Does this mean the overall economy is as strong as labor markets would indicate? Perhaps, but we would do well to remember that labor markets typically trail other indicators of coming economic recession. This is because workers get laid off and even exit the labor force only after poor business cycle conditions have increased employers’ marginal costs to the extent that they must start reducing employee numbers.
Companies earn money when employees work, and so long as there wasn’t a miscoordination in the original hiring of an employee, and business conditions remain positive, an employer will continue to make that money. But when input prices start to rise, and consumer demand falls off, businesses need to shrink their balance sheets, and often this means cutting payroll by firing marginal employees. What must be emphasized is that input prices rise, consumer demand falls off, and marginal costs increase all before there’s any relevant effect on labor markets. A huge jobs number–such as the one the economy experienced in December 2018–absent an examination of other, leading indicators could just as easily be evidence of having reached the peak of the business cycle, just before a sharp drop into recession.
Evidence from other leading indicators is mixed. The Federal Reserve continues to slowly tighten monetary policy, but not at a dramatic rate of increase in interest rates. The auto industry is in the midst of a massive restructuring, with domestic car makers retooling U.S. plants—those they haven’t eliminated entirely—away from production of sedans and into trucks and SUVs. The follow-on employment effects of this change will surely be large. Furthermore, the degree to which this restructuring was hastened by the rise in input prices resultant from President Trump’s steel and aluminum tariffs cannot be overstated.

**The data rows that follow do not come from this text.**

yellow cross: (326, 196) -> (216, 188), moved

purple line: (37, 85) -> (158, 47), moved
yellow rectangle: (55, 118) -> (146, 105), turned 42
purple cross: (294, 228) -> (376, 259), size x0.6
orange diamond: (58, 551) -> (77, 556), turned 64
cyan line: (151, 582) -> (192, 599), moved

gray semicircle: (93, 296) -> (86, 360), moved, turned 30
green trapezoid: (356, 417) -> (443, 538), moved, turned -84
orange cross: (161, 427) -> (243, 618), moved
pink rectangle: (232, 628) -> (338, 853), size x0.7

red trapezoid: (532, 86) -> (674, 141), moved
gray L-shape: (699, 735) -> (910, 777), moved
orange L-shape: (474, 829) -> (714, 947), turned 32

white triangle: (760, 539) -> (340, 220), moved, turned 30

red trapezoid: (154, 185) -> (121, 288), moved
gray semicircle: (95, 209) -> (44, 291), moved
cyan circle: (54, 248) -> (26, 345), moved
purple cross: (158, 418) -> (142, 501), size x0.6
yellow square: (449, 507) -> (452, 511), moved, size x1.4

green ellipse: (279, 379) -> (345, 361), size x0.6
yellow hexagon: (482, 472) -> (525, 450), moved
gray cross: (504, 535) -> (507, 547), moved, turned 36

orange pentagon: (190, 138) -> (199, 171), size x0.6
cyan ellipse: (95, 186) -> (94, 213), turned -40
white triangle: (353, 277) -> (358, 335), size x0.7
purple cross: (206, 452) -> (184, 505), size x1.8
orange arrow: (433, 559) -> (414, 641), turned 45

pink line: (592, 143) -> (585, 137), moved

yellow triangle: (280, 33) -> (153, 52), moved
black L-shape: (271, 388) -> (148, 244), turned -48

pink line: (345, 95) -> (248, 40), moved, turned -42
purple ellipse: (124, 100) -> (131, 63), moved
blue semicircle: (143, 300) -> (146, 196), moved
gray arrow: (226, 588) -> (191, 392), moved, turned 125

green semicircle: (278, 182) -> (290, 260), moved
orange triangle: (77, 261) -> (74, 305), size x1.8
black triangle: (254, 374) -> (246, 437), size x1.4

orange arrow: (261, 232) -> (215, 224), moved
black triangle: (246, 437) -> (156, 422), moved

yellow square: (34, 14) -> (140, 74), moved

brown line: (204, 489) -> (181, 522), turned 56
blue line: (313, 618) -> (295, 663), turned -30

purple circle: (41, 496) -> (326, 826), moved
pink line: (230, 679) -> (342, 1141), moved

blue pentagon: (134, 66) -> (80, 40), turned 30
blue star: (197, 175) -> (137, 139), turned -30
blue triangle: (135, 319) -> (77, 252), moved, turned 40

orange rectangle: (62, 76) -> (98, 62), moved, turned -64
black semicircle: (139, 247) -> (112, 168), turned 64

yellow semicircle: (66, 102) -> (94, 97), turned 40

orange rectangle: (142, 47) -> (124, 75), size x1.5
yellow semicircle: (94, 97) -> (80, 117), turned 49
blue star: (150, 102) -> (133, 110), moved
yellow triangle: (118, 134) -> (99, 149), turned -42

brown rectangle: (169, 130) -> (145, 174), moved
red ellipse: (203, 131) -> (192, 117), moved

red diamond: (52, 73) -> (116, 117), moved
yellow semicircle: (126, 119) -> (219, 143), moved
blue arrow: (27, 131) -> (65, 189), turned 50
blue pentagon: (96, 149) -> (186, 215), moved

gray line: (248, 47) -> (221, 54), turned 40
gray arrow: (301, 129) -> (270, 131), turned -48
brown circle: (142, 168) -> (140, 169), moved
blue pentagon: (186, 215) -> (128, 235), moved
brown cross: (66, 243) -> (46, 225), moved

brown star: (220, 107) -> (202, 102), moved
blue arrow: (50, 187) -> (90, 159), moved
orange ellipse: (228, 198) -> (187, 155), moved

The auto industry was hit first, but it will not be the last area of the economy to feel the pain of higher prices. Finally, the housing market is flying high but also reaching a plateau that, as in the labor market, might be evidence of a coming cliff.
The verdict: remain as cautiously optimistic as one can in the midst of the longest economic expansion on record. It’s hard to do this because economic cycles follow a particular law of financial gravity: everything that goes up must come down, and we’ve been going up for much, much longer than typically expected. It’s hard to be cautious, too, because the economy is booming right now, even with a volatile stock market and possible darkness of recession on the horizon.